You are viewing a plain text version of this content. The canonical link for it is here.
Posted to j-users@xerces.apache.org by Shekhar Karani <2k...@sun20.datamatics.com> on 2003/03/28 12:27:16 UTC
UTF-8 Encoding
Hi
I am using the xerces 2.2.1 to parse XML documents. One of the XML
documents has a hex character B6. This character is being treated as an
invalid UTF-8 character by the parser. The parser gives the error
"Invalid byte 1 of UTF-8 byte stream". However, the editor XML SPY
version 5, accepts this character.
Please let me know what I need to do in my code to accept this
character.
The archives on the mailing list are not accessible hence I am not sure
if this question is present there.
Thanks
Shekhar
Re: UTF-8 Encoding
Posted by Michael Glavassevich <mr...@engmail.uwaterloo.ca>.
Hi Shekhar,
B6 as a byte sequence is not a valid UTF-8 character, so your document must
be of a different encoding (perhaps ISO Latin 1 as Andy suggested), or
there was some error encoding it as UTF-8. In UTF-8, Unicode 0x00-0x7F have
byte sequences which are equivalent to ASCII characters. Unicode characters
above 0x7F are encoded in UTF-8 as multi-byte sequences, as shown below:
Unicode UTF-8 Byte Sequence
------------------- -----------------------------------
0000 0000-0000 007F 0xxxxxxx
0000 0080-0000 07FF 110xxxxx 10xxxxxx
0000 0800-0000 FFFF 1110xxxx 10xxxxxx 10xxxxxx
0001 0000-001F FFFF 11110xxx 10xxxxxx 10xxxxxx 10xxxxxx
The x's denote the binary representation of Unicode number of the
character. You can get more info on UTF-8 at
http://www.ietf.org/rfc/rfc2279.txt?number=2279.
I hope that helps.
At 10:48 AM 31/03/2003 +0530, you wrote:
>The document encoding is "UTF-8"
><?xml version="1.0" encoding="UTF-8"?>
>
>Shekhar
>----- Original Message -----
>From: Andy Clark <an...@apache.org>
>To: <xe...@xml.apache.org>
>Sent: Saturday, March 29, 2003 4:05 AM
>Subject: Re: UTF-8 Encoding
>
>
>> Shekhar Karani wrote:
>> > I am using the xerces 2.2.1 to parse XML documents. One of the XML
>> > documents has a hex character B6. This character is being treated as an
>> > invalid UTF-8 character by the parser. The parser gives the error
>> > "Invalid byte 1 of UTF-8 byte stream". However, the editor XML SPY
>> > version 5, accepts this character.
>>
>> What is the encoding of the document? If it is really
>> ISO Latin 1 ("ISO-8859-1") and you do NOT specify this
>> in the XML Declaration at the top of the document (e.g.

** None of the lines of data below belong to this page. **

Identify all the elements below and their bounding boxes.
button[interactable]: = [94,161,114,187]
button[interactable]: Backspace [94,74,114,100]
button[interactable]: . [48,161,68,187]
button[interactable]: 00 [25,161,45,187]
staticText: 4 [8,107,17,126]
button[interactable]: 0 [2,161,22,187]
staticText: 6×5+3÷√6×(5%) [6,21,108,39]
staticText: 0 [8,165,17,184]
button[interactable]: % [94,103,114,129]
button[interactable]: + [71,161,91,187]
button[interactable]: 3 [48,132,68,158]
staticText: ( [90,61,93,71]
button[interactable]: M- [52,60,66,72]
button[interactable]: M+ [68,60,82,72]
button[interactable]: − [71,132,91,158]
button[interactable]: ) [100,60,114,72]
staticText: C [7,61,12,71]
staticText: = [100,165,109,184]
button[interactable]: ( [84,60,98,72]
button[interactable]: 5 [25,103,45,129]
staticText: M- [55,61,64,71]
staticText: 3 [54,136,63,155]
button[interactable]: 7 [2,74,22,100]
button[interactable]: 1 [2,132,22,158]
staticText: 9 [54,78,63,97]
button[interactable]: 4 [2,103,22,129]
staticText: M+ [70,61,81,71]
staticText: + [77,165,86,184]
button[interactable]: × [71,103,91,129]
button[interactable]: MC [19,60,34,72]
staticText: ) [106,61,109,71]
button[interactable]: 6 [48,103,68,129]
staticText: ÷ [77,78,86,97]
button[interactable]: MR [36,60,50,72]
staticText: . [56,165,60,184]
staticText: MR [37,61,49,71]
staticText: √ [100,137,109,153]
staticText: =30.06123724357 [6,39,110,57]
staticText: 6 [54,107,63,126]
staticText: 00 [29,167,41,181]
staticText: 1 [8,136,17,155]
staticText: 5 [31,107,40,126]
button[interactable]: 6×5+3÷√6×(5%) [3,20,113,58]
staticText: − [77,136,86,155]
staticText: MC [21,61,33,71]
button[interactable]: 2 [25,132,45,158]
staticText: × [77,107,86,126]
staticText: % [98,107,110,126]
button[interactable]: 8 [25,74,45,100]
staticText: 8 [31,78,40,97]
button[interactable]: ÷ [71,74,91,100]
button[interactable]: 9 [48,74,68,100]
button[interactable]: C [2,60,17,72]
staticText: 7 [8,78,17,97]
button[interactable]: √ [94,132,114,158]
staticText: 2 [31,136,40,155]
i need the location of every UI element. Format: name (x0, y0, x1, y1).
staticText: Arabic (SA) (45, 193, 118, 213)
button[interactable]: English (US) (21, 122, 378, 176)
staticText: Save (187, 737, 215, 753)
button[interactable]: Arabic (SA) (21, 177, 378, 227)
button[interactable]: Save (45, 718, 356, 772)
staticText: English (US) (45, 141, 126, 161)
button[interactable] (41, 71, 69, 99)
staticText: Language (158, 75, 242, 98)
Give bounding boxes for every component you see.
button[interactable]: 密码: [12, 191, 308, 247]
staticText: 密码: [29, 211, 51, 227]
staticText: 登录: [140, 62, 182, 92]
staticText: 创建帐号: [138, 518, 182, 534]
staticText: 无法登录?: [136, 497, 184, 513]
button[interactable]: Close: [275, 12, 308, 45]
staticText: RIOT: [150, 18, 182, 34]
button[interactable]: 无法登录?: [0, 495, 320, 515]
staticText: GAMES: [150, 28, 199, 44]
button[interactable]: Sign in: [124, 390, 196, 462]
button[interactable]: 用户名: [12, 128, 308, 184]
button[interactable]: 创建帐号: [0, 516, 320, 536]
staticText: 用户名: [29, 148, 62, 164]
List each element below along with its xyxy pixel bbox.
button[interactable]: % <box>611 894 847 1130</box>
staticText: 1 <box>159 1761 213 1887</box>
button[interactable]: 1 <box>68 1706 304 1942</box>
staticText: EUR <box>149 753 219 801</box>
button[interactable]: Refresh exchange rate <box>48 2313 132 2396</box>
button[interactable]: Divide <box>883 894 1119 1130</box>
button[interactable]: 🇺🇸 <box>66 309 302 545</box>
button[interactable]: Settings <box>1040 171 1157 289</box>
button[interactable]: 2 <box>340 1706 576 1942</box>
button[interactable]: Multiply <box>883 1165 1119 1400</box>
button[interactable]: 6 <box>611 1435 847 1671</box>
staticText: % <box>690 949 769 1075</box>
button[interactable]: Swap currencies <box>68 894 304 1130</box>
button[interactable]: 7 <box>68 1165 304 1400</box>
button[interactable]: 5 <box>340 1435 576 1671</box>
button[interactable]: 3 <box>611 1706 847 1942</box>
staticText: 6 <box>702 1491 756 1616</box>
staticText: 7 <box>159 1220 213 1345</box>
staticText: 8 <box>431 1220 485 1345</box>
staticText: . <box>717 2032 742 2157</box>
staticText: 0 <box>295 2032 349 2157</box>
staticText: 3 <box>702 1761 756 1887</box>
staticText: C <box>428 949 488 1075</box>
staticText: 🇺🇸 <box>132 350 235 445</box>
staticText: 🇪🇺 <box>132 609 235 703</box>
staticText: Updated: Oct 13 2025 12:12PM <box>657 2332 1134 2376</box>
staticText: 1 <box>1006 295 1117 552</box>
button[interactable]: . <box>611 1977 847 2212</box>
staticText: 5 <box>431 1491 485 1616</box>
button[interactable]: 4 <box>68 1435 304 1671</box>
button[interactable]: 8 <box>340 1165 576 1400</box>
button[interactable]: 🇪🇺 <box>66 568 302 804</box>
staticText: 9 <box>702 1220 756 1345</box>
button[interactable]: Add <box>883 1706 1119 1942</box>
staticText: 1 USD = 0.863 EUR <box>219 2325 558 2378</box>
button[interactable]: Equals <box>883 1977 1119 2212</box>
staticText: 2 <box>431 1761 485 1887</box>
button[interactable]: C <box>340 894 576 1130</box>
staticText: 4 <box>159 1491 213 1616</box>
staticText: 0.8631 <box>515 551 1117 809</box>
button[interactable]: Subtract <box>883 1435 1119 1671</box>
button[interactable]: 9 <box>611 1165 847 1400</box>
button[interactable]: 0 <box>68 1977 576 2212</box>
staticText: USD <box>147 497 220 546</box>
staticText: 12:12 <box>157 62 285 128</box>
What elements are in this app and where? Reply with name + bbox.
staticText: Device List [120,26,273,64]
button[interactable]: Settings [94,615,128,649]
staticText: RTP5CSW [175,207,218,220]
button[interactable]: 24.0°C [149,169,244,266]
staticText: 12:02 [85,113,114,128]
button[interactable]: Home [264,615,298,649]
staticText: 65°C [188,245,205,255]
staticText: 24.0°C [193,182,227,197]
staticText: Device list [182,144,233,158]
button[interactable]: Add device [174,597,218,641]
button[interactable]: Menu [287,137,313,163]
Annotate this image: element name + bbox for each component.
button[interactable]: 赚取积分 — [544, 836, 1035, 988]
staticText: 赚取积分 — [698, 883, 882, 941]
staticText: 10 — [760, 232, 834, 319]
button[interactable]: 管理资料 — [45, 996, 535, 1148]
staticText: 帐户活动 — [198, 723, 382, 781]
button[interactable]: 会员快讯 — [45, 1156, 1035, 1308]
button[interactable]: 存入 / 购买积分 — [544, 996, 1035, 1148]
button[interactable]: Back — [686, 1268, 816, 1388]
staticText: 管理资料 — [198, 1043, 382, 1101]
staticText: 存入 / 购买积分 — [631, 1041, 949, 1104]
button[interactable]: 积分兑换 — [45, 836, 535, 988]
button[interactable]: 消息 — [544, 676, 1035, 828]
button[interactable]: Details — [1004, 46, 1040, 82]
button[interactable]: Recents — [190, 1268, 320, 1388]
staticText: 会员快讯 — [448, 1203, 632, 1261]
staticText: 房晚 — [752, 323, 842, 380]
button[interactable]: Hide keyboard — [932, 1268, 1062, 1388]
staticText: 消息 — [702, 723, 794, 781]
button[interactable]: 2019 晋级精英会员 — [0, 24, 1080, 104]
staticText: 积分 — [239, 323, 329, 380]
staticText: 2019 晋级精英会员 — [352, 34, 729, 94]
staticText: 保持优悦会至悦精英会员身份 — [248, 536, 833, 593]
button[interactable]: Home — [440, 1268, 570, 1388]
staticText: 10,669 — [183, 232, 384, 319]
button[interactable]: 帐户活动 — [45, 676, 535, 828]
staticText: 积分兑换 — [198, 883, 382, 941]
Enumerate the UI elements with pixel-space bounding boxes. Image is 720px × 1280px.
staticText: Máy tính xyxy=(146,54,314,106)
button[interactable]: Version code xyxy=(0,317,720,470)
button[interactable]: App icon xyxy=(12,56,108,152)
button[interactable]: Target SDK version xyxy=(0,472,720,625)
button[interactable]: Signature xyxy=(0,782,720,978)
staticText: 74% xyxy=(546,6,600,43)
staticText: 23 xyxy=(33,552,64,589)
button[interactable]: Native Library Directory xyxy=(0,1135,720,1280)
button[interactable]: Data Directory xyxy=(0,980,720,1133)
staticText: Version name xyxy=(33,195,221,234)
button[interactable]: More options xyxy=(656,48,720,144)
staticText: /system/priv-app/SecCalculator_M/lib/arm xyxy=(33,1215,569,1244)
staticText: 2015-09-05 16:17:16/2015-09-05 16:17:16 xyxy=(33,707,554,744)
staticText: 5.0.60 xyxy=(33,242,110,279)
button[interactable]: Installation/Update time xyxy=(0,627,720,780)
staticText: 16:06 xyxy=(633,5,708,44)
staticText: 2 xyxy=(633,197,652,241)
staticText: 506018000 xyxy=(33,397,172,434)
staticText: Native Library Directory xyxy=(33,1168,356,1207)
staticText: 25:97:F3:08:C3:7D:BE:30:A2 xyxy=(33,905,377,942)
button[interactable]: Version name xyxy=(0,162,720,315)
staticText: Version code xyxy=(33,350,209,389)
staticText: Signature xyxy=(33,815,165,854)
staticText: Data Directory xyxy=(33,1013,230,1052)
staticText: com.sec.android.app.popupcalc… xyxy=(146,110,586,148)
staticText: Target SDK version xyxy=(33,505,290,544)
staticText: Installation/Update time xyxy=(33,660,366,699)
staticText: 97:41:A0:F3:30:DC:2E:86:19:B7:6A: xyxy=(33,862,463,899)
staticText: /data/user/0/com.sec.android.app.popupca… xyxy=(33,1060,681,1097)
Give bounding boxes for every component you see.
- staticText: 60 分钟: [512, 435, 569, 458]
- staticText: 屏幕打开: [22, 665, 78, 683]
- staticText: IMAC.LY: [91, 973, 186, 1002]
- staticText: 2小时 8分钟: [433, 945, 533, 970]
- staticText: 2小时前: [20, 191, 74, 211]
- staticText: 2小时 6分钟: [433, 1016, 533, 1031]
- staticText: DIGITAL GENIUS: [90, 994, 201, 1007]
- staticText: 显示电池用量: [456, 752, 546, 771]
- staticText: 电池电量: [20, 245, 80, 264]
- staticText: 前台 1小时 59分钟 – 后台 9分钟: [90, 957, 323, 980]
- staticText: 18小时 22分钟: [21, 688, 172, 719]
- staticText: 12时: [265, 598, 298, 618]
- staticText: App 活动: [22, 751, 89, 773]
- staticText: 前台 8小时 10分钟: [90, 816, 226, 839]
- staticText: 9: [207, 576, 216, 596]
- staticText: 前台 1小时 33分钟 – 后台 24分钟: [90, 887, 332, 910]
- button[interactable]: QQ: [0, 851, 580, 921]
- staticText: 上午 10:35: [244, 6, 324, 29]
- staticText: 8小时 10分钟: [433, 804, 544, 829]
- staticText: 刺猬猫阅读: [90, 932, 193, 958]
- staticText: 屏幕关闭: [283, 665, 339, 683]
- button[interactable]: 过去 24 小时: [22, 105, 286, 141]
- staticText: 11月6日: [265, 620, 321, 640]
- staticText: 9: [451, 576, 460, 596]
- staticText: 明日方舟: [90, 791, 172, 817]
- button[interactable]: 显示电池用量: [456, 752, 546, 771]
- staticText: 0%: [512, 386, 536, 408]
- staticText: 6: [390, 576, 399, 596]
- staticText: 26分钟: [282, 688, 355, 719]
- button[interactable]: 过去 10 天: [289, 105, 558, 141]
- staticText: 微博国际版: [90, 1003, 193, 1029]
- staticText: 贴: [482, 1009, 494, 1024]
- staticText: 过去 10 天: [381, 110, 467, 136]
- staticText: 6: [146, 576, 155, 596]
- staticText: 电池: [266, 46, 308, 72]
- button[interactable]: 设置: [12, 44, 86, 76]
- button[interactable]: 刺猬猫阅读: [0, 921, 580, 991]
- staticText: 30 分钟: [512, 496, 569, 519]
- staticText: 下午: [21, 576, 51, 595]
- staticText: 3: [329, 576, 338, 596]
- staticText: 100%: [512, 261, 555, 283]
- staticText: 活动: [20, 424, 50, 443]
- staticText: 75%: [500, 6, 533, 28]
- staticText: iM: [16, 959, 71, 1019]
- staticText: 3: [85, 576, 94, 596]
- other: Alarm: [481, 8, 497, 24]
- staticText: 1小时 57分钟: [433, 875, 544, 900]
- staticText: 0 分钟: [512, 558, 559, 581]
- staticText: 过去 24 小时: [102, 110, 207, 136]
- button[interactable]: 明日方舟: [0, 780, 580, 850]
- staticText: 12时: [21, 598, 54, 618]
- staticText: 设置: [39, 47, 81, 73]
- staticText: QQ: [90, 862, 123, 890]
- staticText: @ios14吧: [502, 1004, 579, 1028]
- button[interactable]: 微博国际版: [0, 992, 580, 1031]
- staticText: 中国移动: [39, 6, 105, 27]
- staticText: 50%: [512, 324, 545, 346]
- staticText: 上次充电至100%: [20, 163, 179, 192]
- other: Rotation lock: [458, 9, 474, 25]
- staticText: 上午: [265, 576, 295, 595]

>> "<?xml version='1.0' encoding='...'?>"), then your
>> document is in error.
>>
>> If XML Spy accepts it w/o the encoding declaration,
>> then it is not following the XML specification which
>> dictates that the encoding of the document is assumed
>> to be UTF-8 in the absence of the XML declaration.
>>
>> --
>> Andy Clark * andyc@apache.org
>>
>>
>> ---------------------------------------------------------------------
>> To unsubscribe, e-mail: xerces-j-user-unsubscribe@xml.apache.org
>> For additional commands, e-mail: xerces-j-user-help@xml.apache.org
>>
>
>
>---------------------------------------------------------------------
>To unsubscribe, e-mail: xerces-j-user-unsubscribe@xml.apache.org
>For additional commands, e-mail: xerces-j-user-help@xml.apache.org
>
-----------------------------
Michael Glavassevich
mrglavas@engmail.uwaterloo.ca
4B Computer Engineering
University of Waterloo
---------------------------------------------------------------------
To unsubscribe, e-mail: xerces-j-user-unsubscribe@xml.apache.org
For additional commands, e-mail: xerces-j-user-help@xml.apache.org
Re: UTF-8 Encoding
Posted by Shekhar Karani <2k...@sun20.datamatics.com>.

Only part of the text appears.